Retinal origins of the primate multifocal ERG: implications for the human response.Invest Ophthalmol Vis Sci. 2002 May; 43(5):1673-85.IO
To better understand the cellular contributions to the human multifocal ERG (mfERG), rhesus monkey and human mfERGs were recorded using the same stimulus conditions. The monkey mfERGs were recorded before and after injections of pharmacologic agents known to selectively block activity of particular cells and circuits in the retina.
Photopic mfERGs were recorded with Dawson-Trick-Litzkow (DTL) fiber electrodes from 16 eyes of 10 anesthetized adult rhesus monkeys (Macaca mulatta) and from 4 normal humans. The display consisted of 103 equal-sized hexagons within 17 degrees of the fovea. Monkey mfERGs were obtained before and after inner retinal responses were suppressed with intravitreal injections of tetrodotoxin (TTX), TTX+N-methyl-D-aspartic acid (NMDA), TTX+NMDA with the gamma-aminobutyric acid (GABA(A&C)) antagonist picrotoxin (PTX), or the inhibitory amino acid GABA and after L-2 amino-4-phosphonobutyric acid (APB) to block signal transmission to ON-bipolar cells. Finally, a combination of APB and cis-2,3 piperidine dicarboxylic acid (PDA) was used to isolate the contributions from the cone photoreceptors.

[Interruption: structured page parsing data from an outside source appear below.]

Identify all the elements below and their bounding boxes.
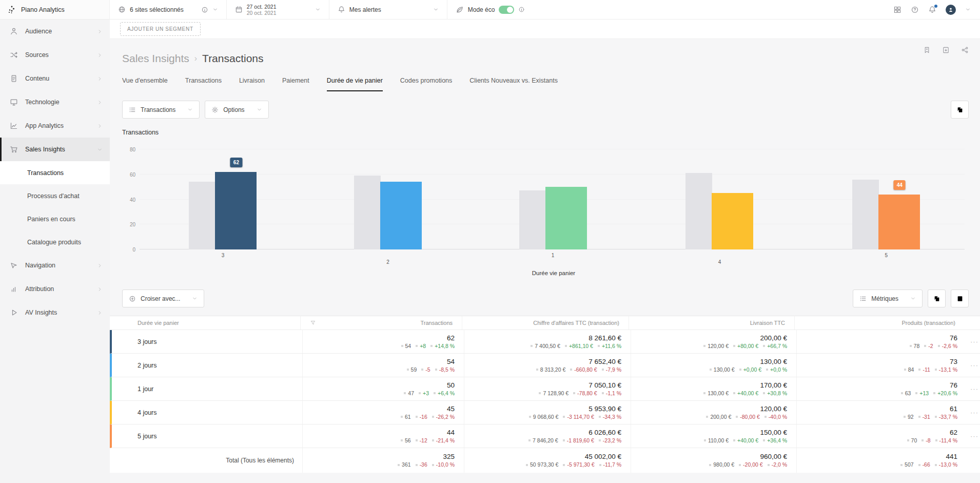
column-header[interactable]: Produits (transaction): [794, 316, 965, 330]
row-label: 4 jours: [112, 401, 302, 424]
tab-livraison[interactable]: Livraison: [239, 77, 265, 91]
eco-mode-toggle[interactable]: [499, 6, 514, 14]
bar-value-badge: 44: [894, 180, 906, 190]
sidebar-item-sales-insights[interactable]: Sales Insights: [0, 138, 110, 161]
x-axis-label: 2: [386, 259, 389, 265]
comparison-square-icon: [766, 369, 768, 371]
bar-previous-period[interactable]: [852, 180, 879, 250]
metrics-dropdown[interactable]: Métriques: [853, 289, 923, 307]
sidebar-item-label: Sources: [25, 51, 49, 59]
sidebar-item-app-analytics[interactable]: App Analytics: [0, 114, 110, 138]
bar-previous-period[interactable]: [189, 182, 215, 249]
breadcrumb: Sales Insights › Transactions: [122, 52, 264, 65]
sidebar-item-av-insights[interactable]: AV Insights: [0, 301, 110, 324]
bar-current-period[interactable]: [712, 193, 753, 249]
comparison-square-icon: [563, 439, 565, 441]
notification-dot: [934, 5, 937, 8]
comparison-square-icon: [935, 416, 937, 418]
chevron-down-icon: [257, 107, 262, 112]
chevron-down-icon: [97, 147, 103, 152]
sidebar-item-technologie[interactable]: Technologie: [0, 90, 110, 114]
cross-with-dropdown[interactable]: Croiser avec...: [122, 289, 204, 307]
table-row: 1 jour5047+3+6,4 %7 050,10 €7 128,90 €-7…: [110, 377, 980, 401]
sidebar-subitem-catalogue-produits[interactable]: Catalogue produits: [0, 230, 110, 254]
sidebar-item-audience[interactable]: Audience: [0, 20, 110, 43]
column-header[interactable]: Livraison TTC: [629, 316, 794, 330]
sidebar-subitem-processus-d-achat[interactable]: Processus d'achat: [0, 184, 110, 207]
dimension-dropdown[interactable]: Transactions: [122, 101, 200, 119]
comparison-square-icon: [739, 369, 741, 371]
column-header[interactable]: Chiffre d'affaires TTC (transaction): [462, 316, 629, 330]
bar-previous-period[interactable]: [519, 190, 546, 249]
chevron-down-icon: [315, 7, 321, 12]
sidebar-subitem-paniers-en-cours[interactable]: Paniers en cours: [0, 207, 110, 230]
tab-codes-promotions[interactable]: Codes promotions: [400, 77, 452, 91]
sidebar-item-navigation[interactable]: Navigation: [0, 254, 110, 277]
comparison-square-icon: [407, 369, 409, 371]
column-header[interactable]: Durée vie panier: [110, 316, 300, 330]
breadcrumb-separator: ›: [194, 54, 197, 63]
bar-previous-period[interactable]: [685, 173, 712, 249]
row-more-button[interactable]: ···: [967, 401, 980, 424]
add-segment-button[interactable]: AJOUTER UN SEGMENT: [120, 22, 201, 36]
bar-current-period[interactable]: [380, 182, 422, 249]
info-icon[interactable]: [518, 6, 525, 13]
date-range-picker[interactable]: 27 oct. 2021 20 oct. 2021: [227, 0, 329, 19]
play-icon: [10, 308, 18, 317]
user-avatar[interactable]: [946, 5, 956, 15]
comparison-square-icon: [401, 439, 403, 441]
alerts-selector[interactable]: Mes alertes: [329, 0, 447, 19]
row-more-button[interactable]: ···: [967, 330, 980, 353]
export-table-button[interactable]: [951, 289, 969, 307]
alerts-label: Mes alertes: [349, 6, 381, 13]
metric-cell: 120,00 €200,00 €-80,00 €-40,0 %: [631, 401, 796, 424]
eco-mode-control: Mode éco: [447, 0, 534, 19]
share-icon[interactable]: [961, 46, 969, 54]
tab-vue-d-ensemble[interactable]: Vue d'ensemble: [122, 77, 168, 91]
sidebar-item-sources[interactable]: Sources: [0, 43, 110, 67]
bar-current-period[interactable]: [878, 195, 920, 249]
row-more-button[interactable]: ···: [967, 354, 980, 377]
site-selector[interactable]: 6 sites sélectionnés: [110, 0, 227, 19]
tab-dur-e-de-vie-panier[interactable]: Durée de vie panier: [327, 77, 383, 91]
bar-previous-period[interactable]: [354, 176, 381, 249]
copy-table-button[interactable]: [928, 289, 946, 307]
comparison-square-icon: [900, 464, 903, 466]
bar-current-period[interactable]: [215, 172, 257, 249]
help-icon[interactable]: [911, 6, 919, 14]
sidebar-subitem-transactions[interactable]: Transactions: [0, 161, 110, 184]
apps-grid-icon[interactable]: [893, 6, 901, 14]
bookmark-icon[interactable]: [923, 46, 931, 54]
comparison-square-icon: [935, 369, 937, 371]
app-logo[interactable]: Piano Analytics: [0, 0, 110, 19]
bar-current-period[interactable]: [545, 187, 587, 249]
comparison-square-icon: [421, 369, 423, 371]
comparison-square-icon: [918, 369, 920, 371]
copy-chart-button[interactable]: [951, 101, 969, 119]
row-more-button[interactable]: ···: [967, 424, 980, 448]
table-total-row: Total (Tous les éléments)325361-36-10,0 …: [110, 448, 980, 473]
row-more-button[interactable]: ···: [967, 377, 980, 400]
chevron-down-icon: [212, 7, 218, 12]
bar-group-5: 44: [852, 149, 920, 249]
sidebar-item-contenu[interactable]: Contenu: [0, 67, 110, 90]
comparison-square-icon: [709, 464, 711, 466]
column-header[interactable]: Transactions: [300, 316, 462, 330]
breadcrumb-parent[interactable]: Sales Insights: [122, 52, 189, 65]
metric-cell: 200,00 €120,00 €+80,00 €+66,7 %: [631, 330, 796, 353]
tab-clients-nouveaux-vs-existants[interactable]: Clients Nouveaux vs. Existants: [469, 77, 558, 91]
tab-transactions[interactable]: Transactions: [185, 77, 222, 91]
options-dropdown[interactable]: Options: [205, 101, 268, 119]
y-axis-tick: 20: [122, 222, 135, 227]
comparison-square-icon: [938, 345, 940, 347]
tab-paiement[interactable]: Paiement: [282, 77, 309, 91]
comparison-square-icon: [570, 369, 572, 371]
info-icon[interactable]: [201, 6, 208, 13]
notifications-bell-icon[interactable]: [928, 6, 936, 14]
export-file-icon[interactable]: [942, 46, 950, 54]
chevron-down-icon[interactable]: [965, 7, 971, 12]
sidebar-item-attribution[interactable]: Attribution: [0, 277, 110, 301]
chevron-down-icon: [433, 7, 439, 12]
chevron-right-icon: [97, 123, 103, 129]
comparison-square-icon: [432, 416, 434, 418]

TTX, which blocks sodium-based action potentials, removes a large contribution from the monkey's mfERG, but it does not remove all inner retinal influences. After administration of TTX, the mfERG is further modified by the addition of NMDA. TTX+NMDA, TTX+NMDA+PTX, or GABA alone have similar effects, suggesting that, at the concentrations used, they are largely removing the inner retinal contributions. After removing the inner retinal influences, the monkey's mfERG is mainly composed of ON- and OFF-bipolar contributions, as revealed after APB and PDA were injected. The leading edge of the first negative potential (N1) is largely shaped by the initial hyperpolarization of the OFF-bipolar cells. The photoreceptors also contribute to the leading edge of N1, but this contribution is small, except in the central 6 degrees. The depolarization of the ON-bipolars and the recovery of the OFF-bipolars contribute to the leading edge of the major positive component (P1), with the recovery of the ON-bipolars being the dominant influence on the trailing edge. The waveform of the human mfERG most closely resembles the rhesus monkey's mfERG after administration of TTX.
The monkey's mfERG is shaped by large contributions from ON- and OFF-bipolar cells, combined with both spiking and nonspiking inner retinal contributions, and a small contribution from the photoreceptors. In comparison, the human mfERG resembles the monkey's mfERG after reduction of inner retinal contributions. Based on the pharmacologic dissection of the monkey's mfERG, a model of the waveform of the human mfERG is proposed. This model suggests that the waveform can be understood as a combination of overlapping ON- and OFF-bipolar cell contributions combined with smaller contributions from inner retina and photoreceptors.